Al Qaeda, oil, and Pakistan, a trifecta of troublesome issues, make the US withdrawal from Afghanistan far more complicated than it was in Iraq.
That question may occur to many Americans upon learning that NATO countries are poised this month to lay out their post-2014 commitment to Afghanistan. After all, more than 6 in 10 disapprove of a US-Afghanistan pact to foot much of the bill for Afghan forces and to keep American troops there after 2014, according to a recent Christian Science Monitor/TIPP poll.
The US and NATO have been on the ground in Afghanistan for nearly 11 years, trying to build up Afghan security forces, among other things.

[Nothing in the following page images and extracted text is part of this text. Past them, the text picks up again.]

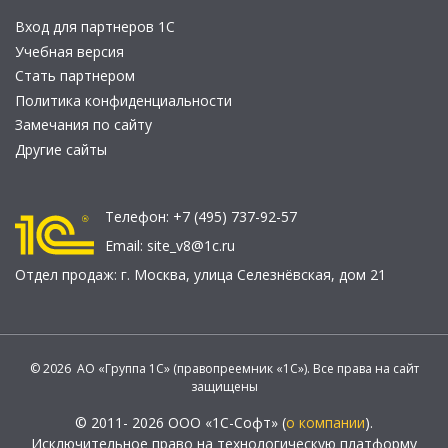
Вход для партнеров 1С
Учебная версия
Стать партнером
Политика конфиденциальности
Замечания по сайту
Другие сайты
Телефон:
+7 (495) 737-92-57
Email:
site_v8@1c.ru
Отдел продаж:
г. Москва
,
улица Селезнёвская, дом 21
© 2026 АО «Группа 1С» (правопреемник «1С»). Все права на сайт
защищены
© 2011- 2026 ООО «1С-Софт» (
о компании
).
Исключительное право на технологическую платформу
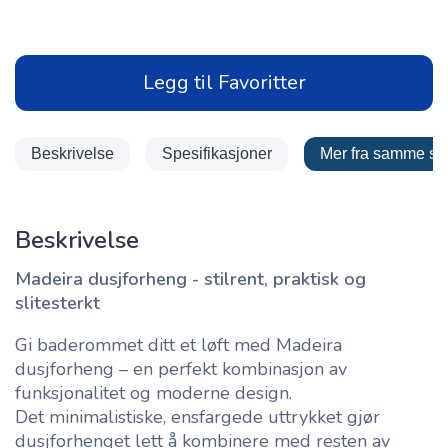
Legg til Favoritter
Beskrivelse
Spesifikasjoner
Mer fra samme se
Beskrivelse
Madeira dusjforheng - stilrent, praktisk og
slitesterkt
Gi baderommet ditt et løft med Madeira
dusjforheng – en perfekt kombinasjon av
funksjonalitet og moderne design.
Det minimalistiske, ensfargede uttrykket gjør
dusjforhenget lett å kombinere med resten av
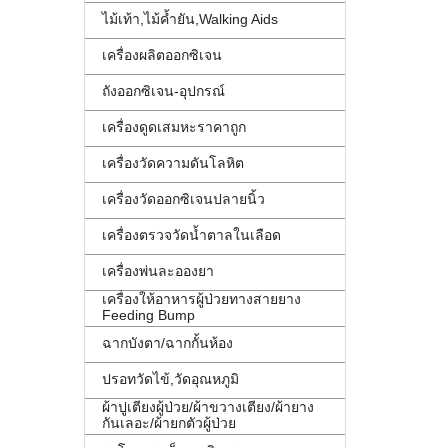
ไม้เท้า,ไม้ค้ำยัน,Walking Aids
เครื่องผลิตออกซิเจน
ถังออกซิเจน-อุปกรณ์
เครื่องดูดเสมหะราคาถูก
เครื่องวัดความดันโลหิต
เครื่องวัดออกซิเจนปลายนิ้ว
เครื่องตรวจวัดน้ำตาลในเลือด
เครื่องพ่นละอองยา
เครื่องให้อาหารผู้ป่วยทางสายยาง
Feeding Bump
ฉากบังตา/ฉากกั้นห้อง
ปรอทวัดไข้,วัดอุณหภูมิ
ผ้าปูเตียงผู้ป่วย/ผ้าขวางเตียง/ผ้ายาง
กันเลอะ/ผ้ายกตัวผู้ป่วย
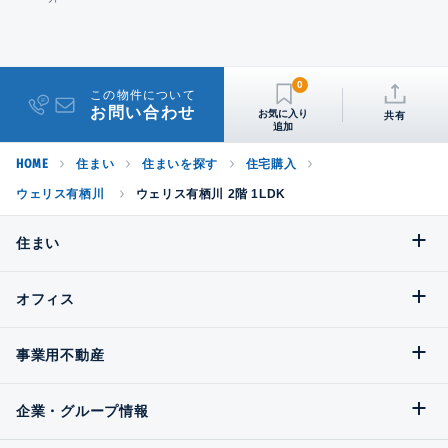
0
この物件について
お問い合わせ
共有
HOME
住まい
住まいを探す
住宅購入
ウェリス有栖川
ウェリス有栖川 2階 1LDK
住まい
オフィス
事業用不動産
企業・グループ情報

But those forces still are not ready to shoulder security duties without outside help.
Thus, the primary goal that the US set for itself once it routed the Taliban from power remains to ensure, as President Obama has said, "that Afghanistan does not again become a safe haven for terrorists."
With the Al Qaeda leadership weakened but alive across the border in Pakistan, the US wants to maintain a robust counterterrorist capability in Afghanistan.
Another factor is oil – or rather, in Afghanistan's case, a lack of it. In Iraq, the US could exit abruptly because the central government had the revenues, thanks to plentiful oil deposits, to provide basic services and to field adequate Army and police forces to maintain security. But Afghanistan has no such revenues, although it is working to open up development of mineral deposits that may ultimately provide them.